October 23, 2024 at 02:08PM
The North Korean Lazarus hacking group exploited a Google Chrome zero-day (CVE-2024-4947) through a fake DeFi game, targeting cryptocurrency users. Discovered by Kaspersky on May 13, 2024, the exploit gained access to sensitive data. Google issued a fix by May 25, 2024, addressing the vulnerability.
### Meeting Takeaways:
**Incident Overview:**
– The North Korean Lazarus hacking group exploited a zero-day vulnerability in Google Chrome (CVE-2024-4947) through a counterfeit decentralized finance (DeFi) game, targeting individuals in the cryptocurrency sector.
**Key Dates:**
– **Discovery of Attacks:** May 13, 2024, by Kaspersky.
– **Notification to Google:** Chrome zero-day flaw was reported on the same day.
– **Fix Released:** Google issued a patch for CVE-2024-4947 on May 25, 2024, with Chrome versions 125.0.6422.60/.61.
**Attack Details:**
– **Campaign Start:** February 2024, identified through a new variant of Manuscrypt malware found on a customer’s PC in Russia.
– **Targeting Methodology:** Lazarus demonstrated atypical targeting behavior by including random individuals in addition to typical high-value targets.
– **Exploitation Method:** The zero-day exploit was triggered through it detankzone[.]com, which hosted a fake NFT-based multiplayer online battle arena game named DeTankZone.
**Malware Insights:**
– The game was based on stolen code from a legitimate game, rebranded for malicious use.
– The 400MB ZIP download caused no malicious actions beyond a non-functional login/register screen due to backend infrastructure being inactive.
**Technical Mechanism:**
– A hidden script on detankzone[.]com exploited CVE-2024-4947, causing memory corruption in Chrome and granting the attackers access to sensitive data, such as cookies and passwords.
– A second vulnerability in Chrome’s V8 JavaScript engine allowed the attackers to escape the sandbox environment and achieve remote code execution.
– The shellcode used by Lazarus functioned as reconnaissance, gathering system information and checking for the value of the compromised machine.

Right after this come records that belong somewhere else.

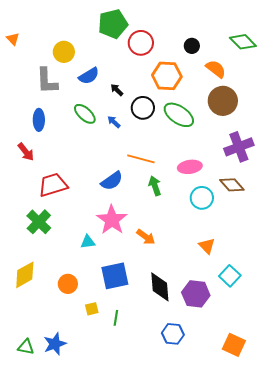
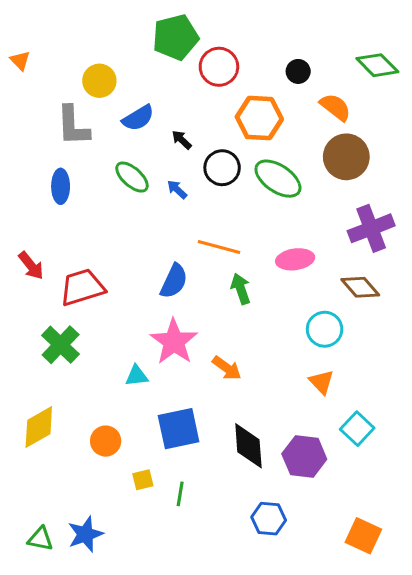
red arrow: (26, 152) -> (31, 266), moved
blue semicircle: (112, 181) -> (174, 281), turned -30
cyan circle: (202, 198) -> (325, 329), moved

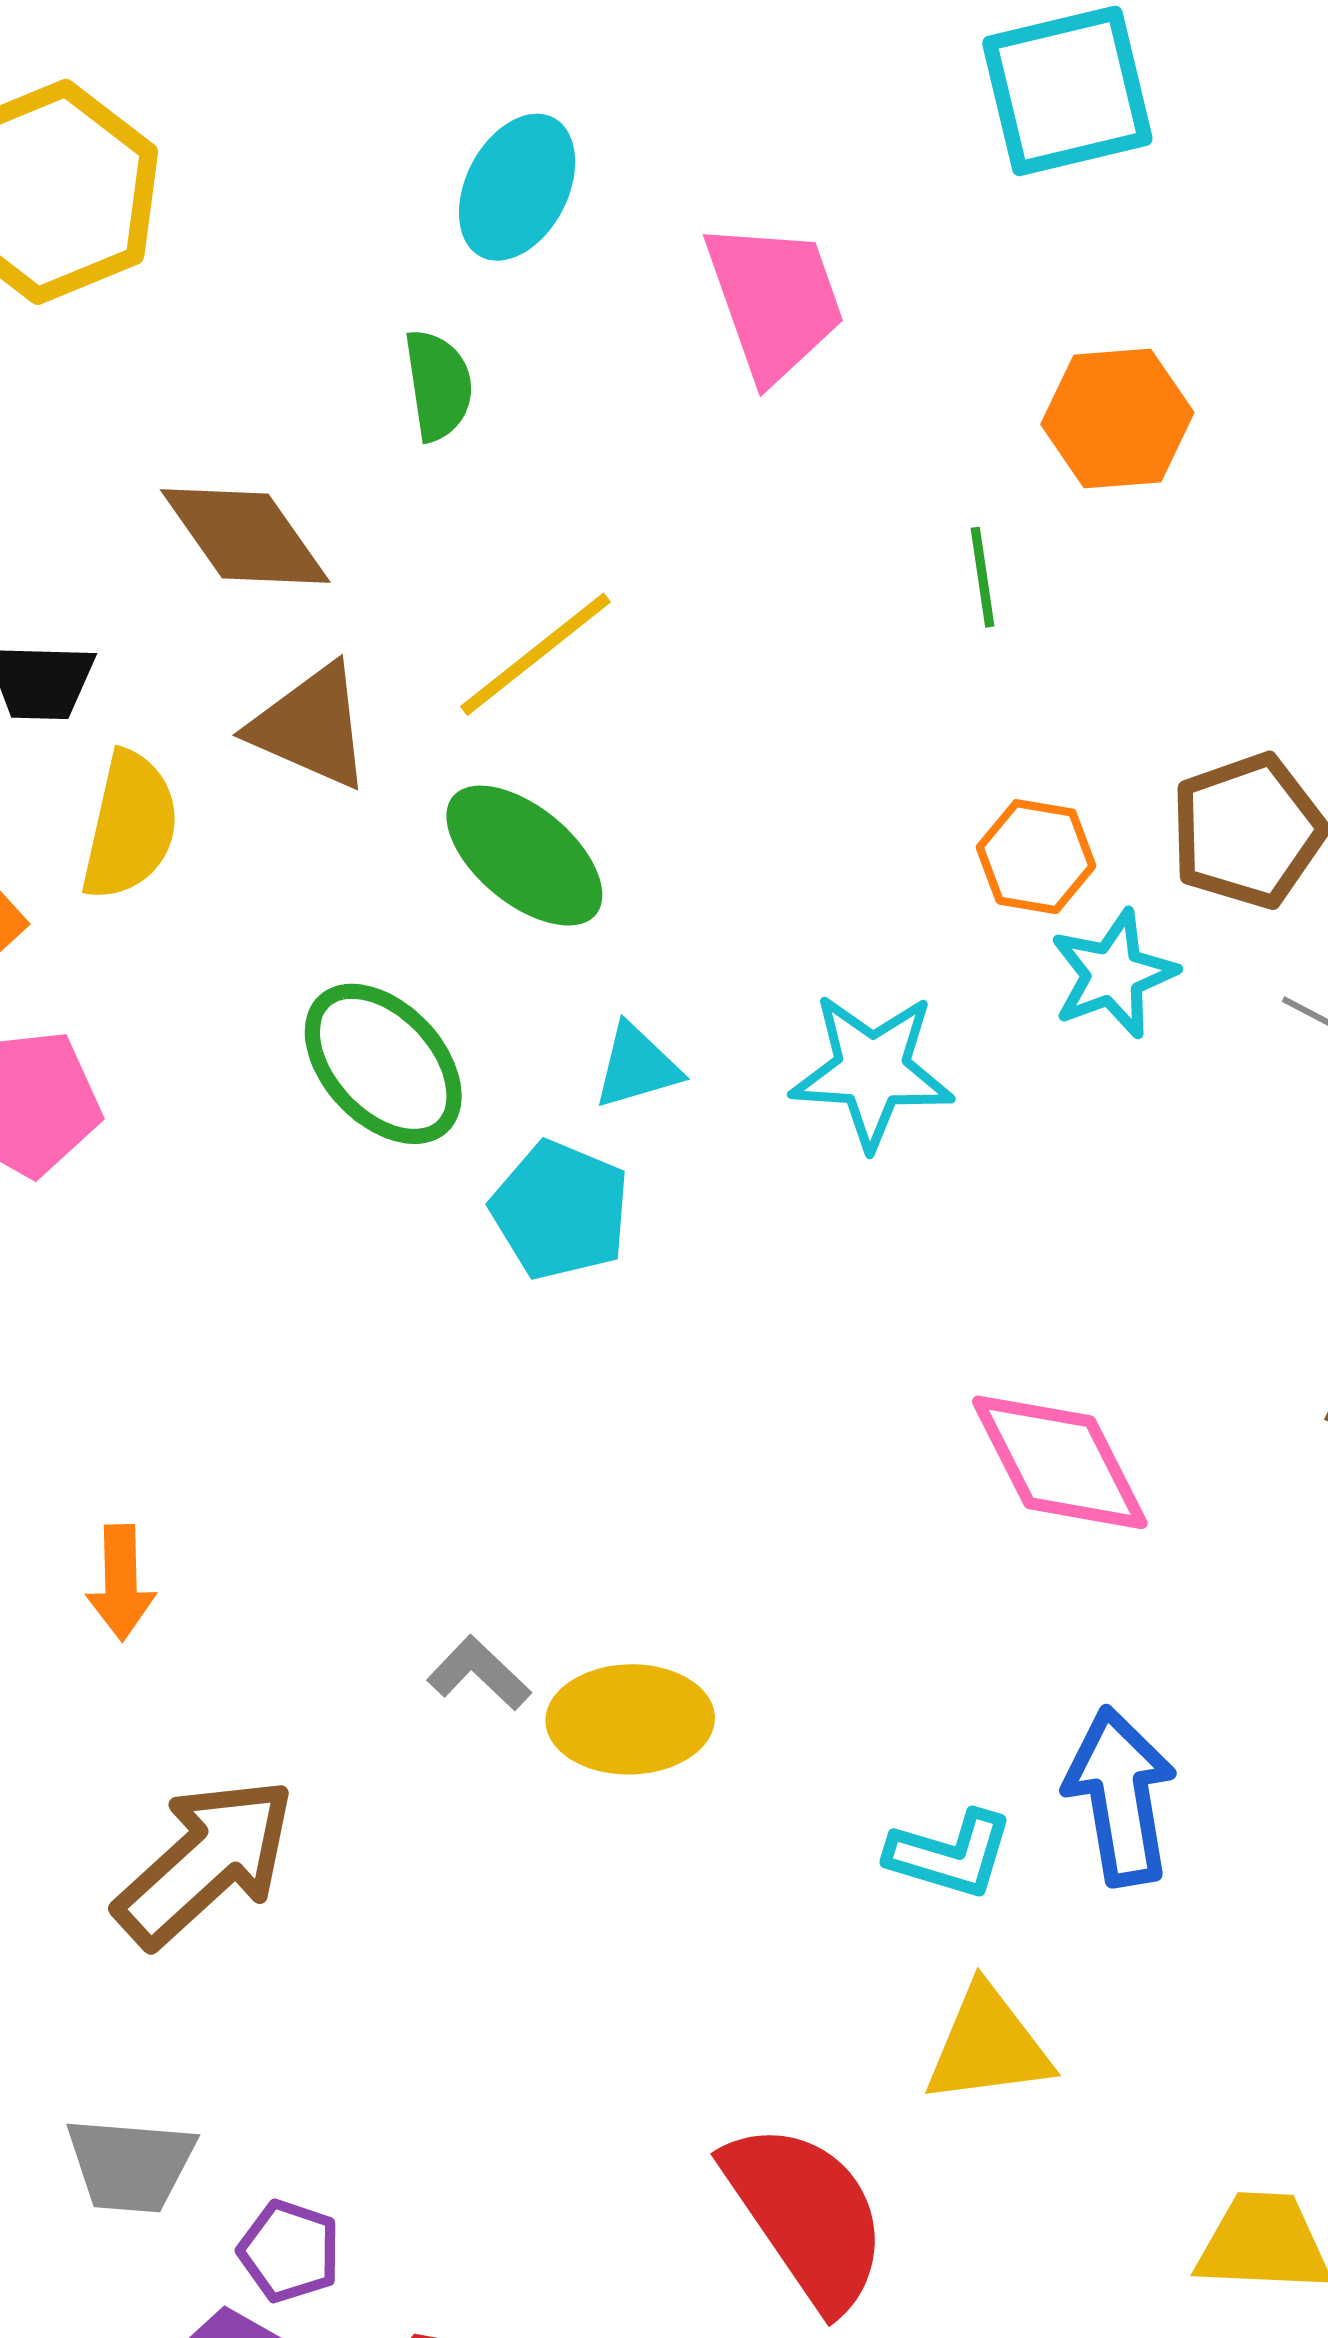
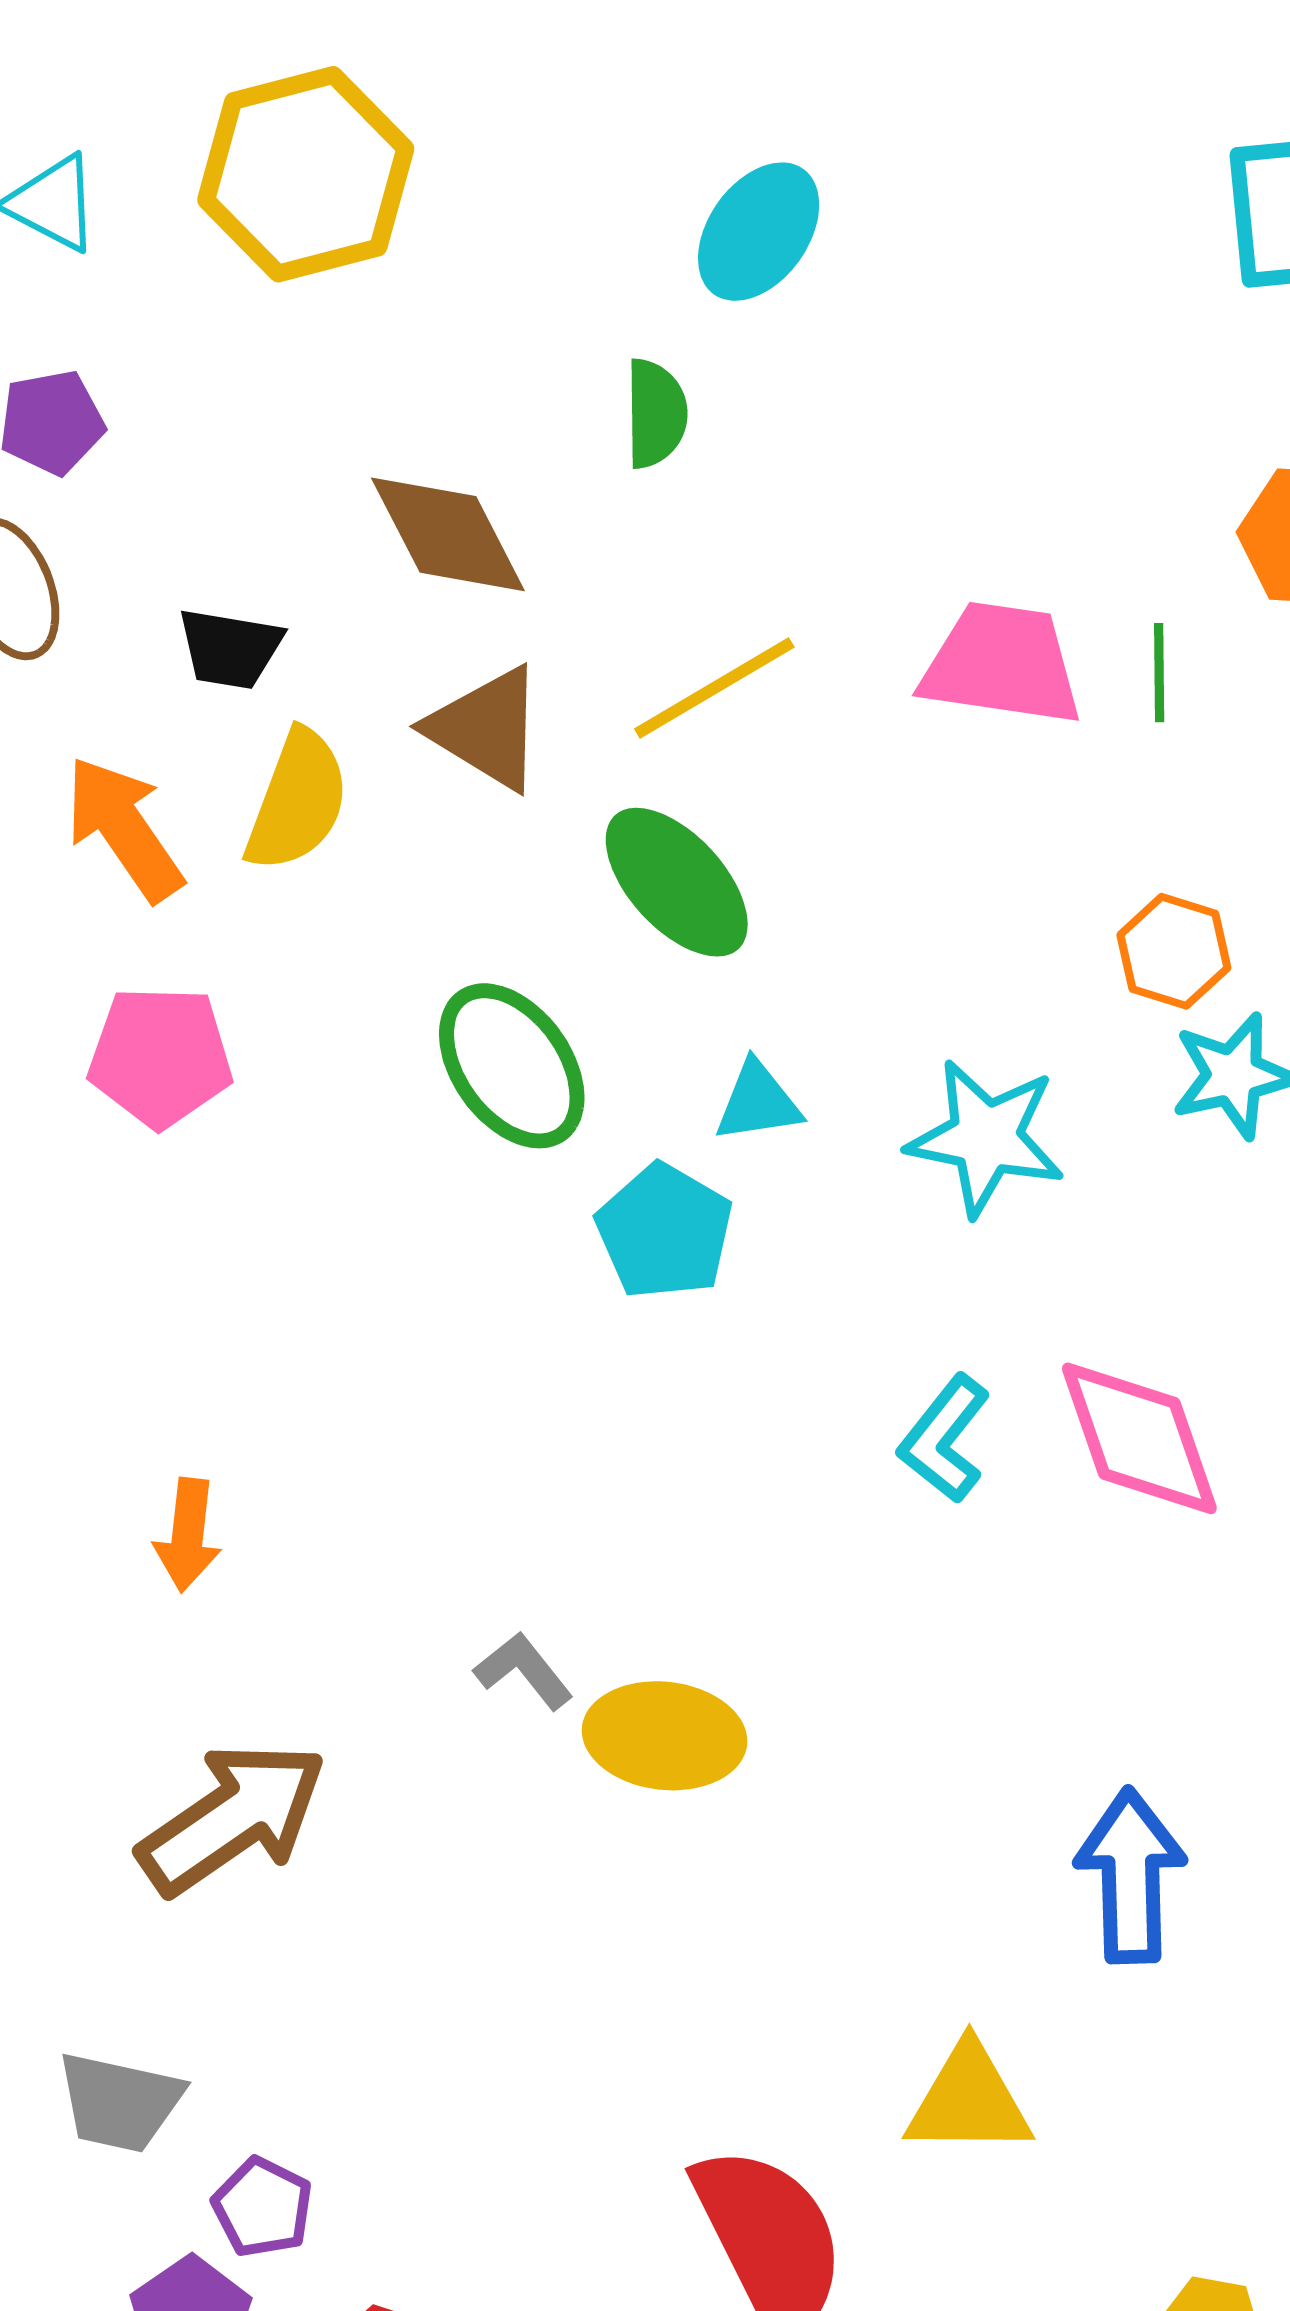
pink trapezoid: (775, 301) -> (1002, 664), moved, turned -70
pink diamond: (1060, 1462) -> (1139, 1438), moved
cyan L-shape: (950, 1854) -> (944, 1439), moved, turned 104

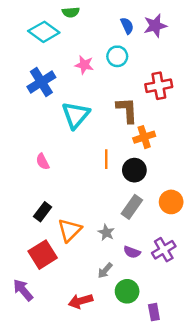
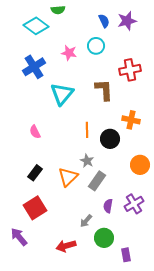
orange cross: (144, 137) -> (131, 120), moved, turned 30
gray rectangle: (132, 207) -> (97, 181), moved
orange triangle: (70, 230) -> (68, 177), moved
gray star: (106, 233) -> (87, 161), moved
purple semicircle: (132, 252) -> (108, 206), turned 80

**Outcome and Objectives:**
– The ultimate goal of the attack was likely the theft of cryptocurrency.
– Kaspersky was unable to analyze subsequent attack steps as the exploit was removed by Lazarus prior to further investigation.
### Action Items:
– Ensure systems are updated to the latest versions of Chrome to mitigate risks from the identified vulnerabilities.
– Monitor traffic for any signs of the detankzone[.]com domain or similar decoy sites.
– Continue analysis on potential target areas based on the attack patterns observed from Lazarus.